Freya sighed. She knew exactly why she did it.
She was so wrapped up in these thoughts that she almost walked right into Daniel Tully, the one person in the whole city she was deliberately trying to avoid. She held her breath and saw that he seemed to be so wrapped up in his own thoughts that he didn’t notice her either. She walked closely by him, very nearly brushing his shoulder, and then took an immediate turn down a side street.

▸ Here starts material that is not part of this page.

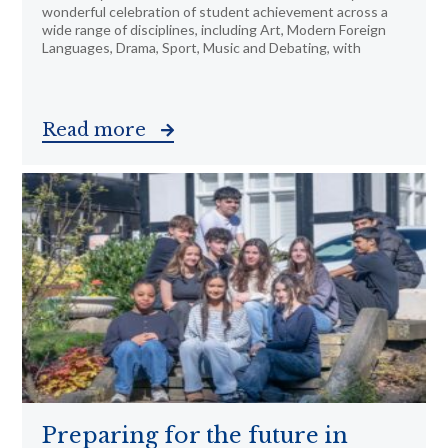
wonderful celebration of student achievement across a
wide range of disciplines, including Art, Modern Foreign
Languages, Drama, Sport, Music and Debating, with
Read more
Preparing for the future in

She forced herself not to break into an immediate run. If he didn’t notice her by now, he didn’t have a reason to come after her. Freya’s heart felt like breaking, though, seeing him like that, clearly living off the street. She had spotted him yesterday, sitting outside the Sheldonian Theater, begging. She was in a bookshop cafe across the street and must have stared at him for almost an hour, not sure if she should go to him or leave him alone. If she did, what would she say? What could she say? Did it matter if she said anything, and if it didn’t, then why should she put herself or him through the torture of awkwardness. And so she just sat there, oscillating between action and inaction, and doing nothing, on the verge of tears.
“Freya!” came a shout from behind her. It was definitely his voice even though it was deeper-a man’s voice now but unmistakably his.
Her heart nearly stopped but she kept walking.
“Freya, come back!”
That was too much for her; she broke into a flat-out run. She made it to the end of the street and did a quick turn left and then right, not stopping until she reached the Bodleian Library, which was students only-they wouldn’t allow him in there. She managed to keep herself together until she found an unoccupied study desk, sank into it, head in her arms, and started sobbing silently.